» GIVEN RECORDS

-.-.-

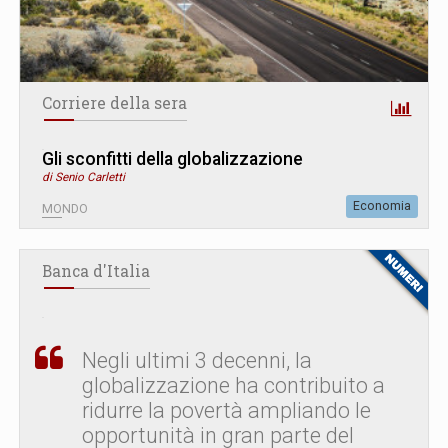
Corriere della sera
Gli sconfitti della globalizzazione
di Senio Carletti
Economia
MONDO
Banca d'Italia
Negli ultimi 3 decenni, la
globalizzazione ha contribuito a
ridurre la povertà ampliando le
opportunità in gran parte del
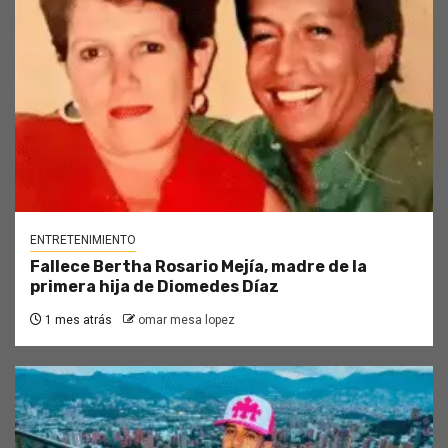
ENTRETENIMIENTO
Fallece Bertha Rosario Mejía, madre de la
primera hija de Diomedes Díaz
1 mes atrás
omar mesa lopez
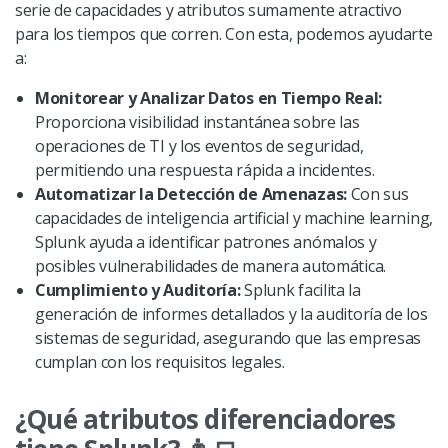
serie de capacidades y atributos sumamente atractivo
para los tiempos que corren. Con esta, podemos ayudarte
a:
Monitorear y Analizar Datos en Tiempo Real:
Proporciona visibilidad instantánea sobre las
operaciones de TI y los eventos de seguridad,
permitiendo una respuesta rápida a incidentes.
Automatizar la Detección de Amenazas:
Con sus
capacidades de inteligencia artificial y machine learning,
Splunk ayuda a identificar patrones anómalos y
posibles vulnerabilidades de manera automática.
Cumplimiento y Auditoría:
Splunk facilita la
generación de informes detallados y la auditoría de los
sistemas de seguridad, asegurando que las empresas
cumplan con los requisitos legales.
¿Qué atributos diferenciadores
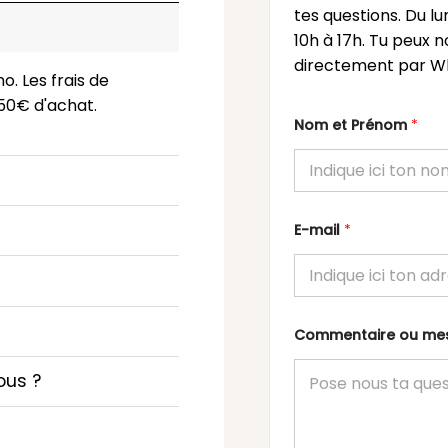
tes questions. Du l
10h à 17h. Tu peux n
directement par Wh
o. Les frais de
 150€ d'achat.
Nom et Prénom
*
E-mail
*
Commentaire ou m
ous ?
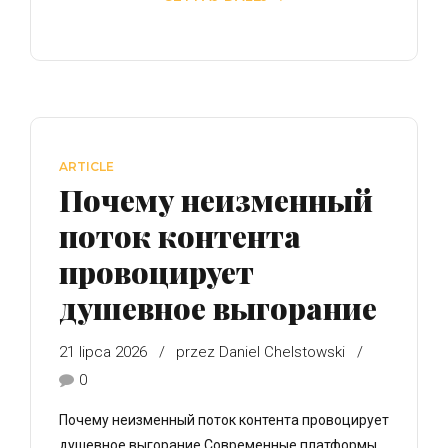
ARTICLE
Почему неизменный
поток контента
провоцирует
душевное выгорание
21 lipca 2026
przez Daniel Chelstowski
0
Почему неизменный поток контента провоцирует
душевное выгорание Современные платформы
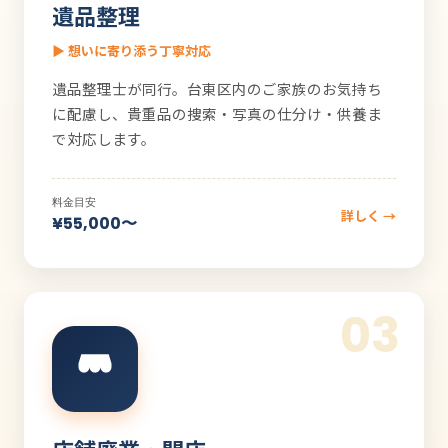
遺品整理
▶ 想いに寄り添う丁寧対応
遺品整理士が同行。台東区内のご家族のお気持ち
に配慮し、貴重品の捜索・写真の仕分け・供養ま
で対応します。
料金目安
詳しく →
¥55,000〜
03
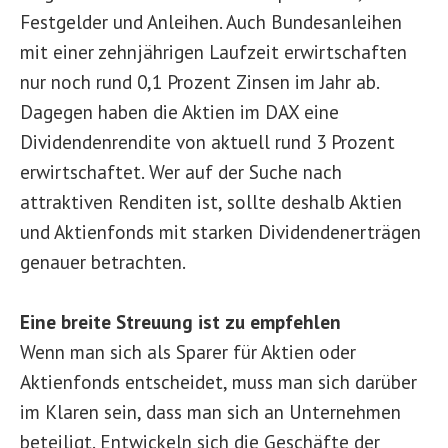
Festgelder und Anleihen. Auch Bundesanleihen
mit einer zehnjährigen Laufzeit erwirtschaften
nur noch rund 0,1 Prozent Zinsen im Jahr ab.
Dagegen haben die Aktien im DAX eine
Dividendenrendite von aktuell rund 3 Prozent
erwirtschaftet. Wer auf der Suche nach
attraktiven Renditen ist, sollte deshalb Aktien
und Aktienfonds mit starken Dividendenerträgen
genauer betrachten.
Eine breite Streuung ist zu empfehlen
Wenn man sich als Sparer für Aktien oder
Aktienfonds entscheidet, muss man sich darüber
im Klaren sein, dass man sich an Unternehmen
beteiligt. Entwickeln sich die Geschäfte der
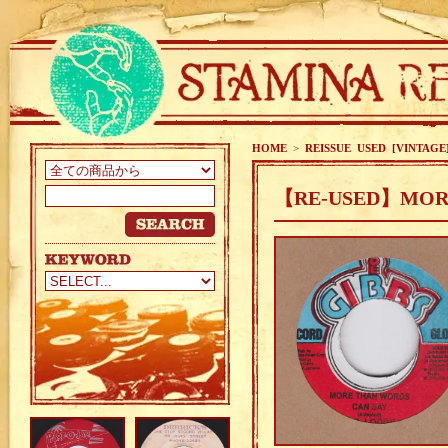
HOME
>
REISSUE USED [VINTAGE
【RE-USED】MORE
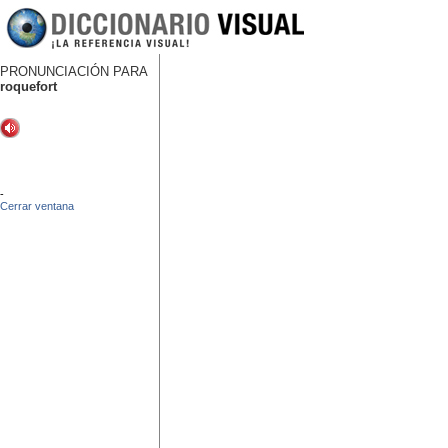
PRONUNCIACIÓN PARA
roquefort
-
Cerrar ventana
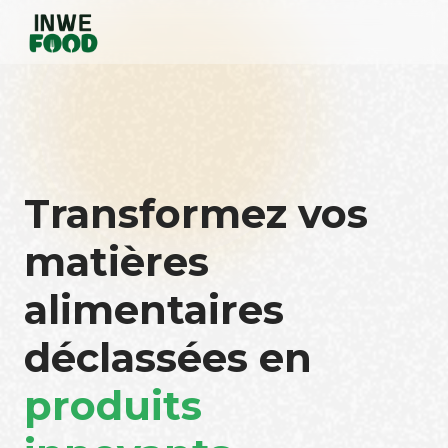
Transformez vos
matières
alimentaires
déclassées en
produits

-.-.-

» ACTIVITY
Leaving out all pictures, repeat word for word the lines from the one containing "beteiligt. Entwickeln sich die Geschäfte der" through the final line of the material above.

» ANSWER TO THE PROBLEM
beteiligt. Entwickeln sich die Geschäfte der
HOME
>
REISSUE USED [VINTAGE
【RE-USED】MORE
PRONUNCIACIÓN PARA
roquefort
-
Cerrar ventana
Transformez vos
matières
alimentaires
déclassées en
produits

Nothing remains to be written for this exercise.